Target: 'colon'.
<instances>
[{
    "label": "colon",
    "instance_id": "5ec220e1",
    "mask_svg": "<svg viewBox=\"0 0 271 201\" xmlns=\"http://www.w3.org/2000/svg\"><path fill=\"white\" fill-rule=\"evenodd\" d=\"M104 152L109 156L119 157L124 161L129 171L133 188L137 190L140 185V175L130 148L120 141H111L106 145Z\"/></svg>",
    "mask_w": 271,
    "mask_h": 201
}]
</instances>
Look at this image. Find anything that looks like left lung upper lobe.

##############################

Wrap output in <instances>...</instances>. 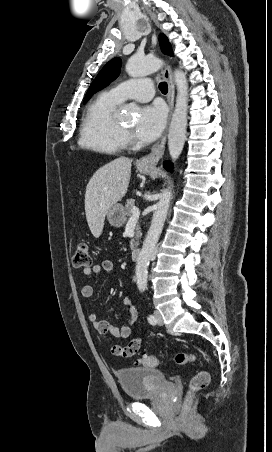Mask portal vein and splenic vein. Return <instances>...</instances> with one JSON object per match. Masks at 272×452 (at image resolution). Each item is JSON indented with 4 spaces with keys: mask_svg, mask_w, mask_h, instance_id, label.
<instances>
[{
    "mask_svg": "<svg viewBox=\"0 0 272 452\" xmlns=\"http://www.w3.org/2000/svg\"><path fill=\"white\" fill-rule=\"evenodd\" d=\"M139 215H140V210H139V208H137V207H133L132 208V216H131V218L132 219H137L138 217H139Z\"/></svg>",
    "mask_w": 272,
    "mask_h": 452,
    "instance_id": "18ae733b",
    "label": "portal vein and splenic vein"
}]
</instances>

##############################

- **YOUR ASSIGNMENT**
Take exactly the lines from the one containing "Target: 'colon'." through the one containing "Look at this" in the data above, and output them with nothing added.

- **ANSWER TO THIS PROBLEM**
Target: 'colon'.
<instances>
[{
    "label": "colon",
    "instance_id": "5ec220e1",
    "mask_svg": "<svg viewBox=\"0 0 271 201\" xmlns=\"http://www.w3.org/2000/svg\"><path fill=\"white\" fill-rule=\"evenodd\" d=\"M104 152L109 156L119 157L124 161L129 171L133 188L137 190L140 185V175L130 148L120 141H111L106 145Z\"/></svg>",
    "mask_w": 271,
    "mask_h": 201
}]
</instances>
Look at this image. Find anything that looks like left lung upper lobe.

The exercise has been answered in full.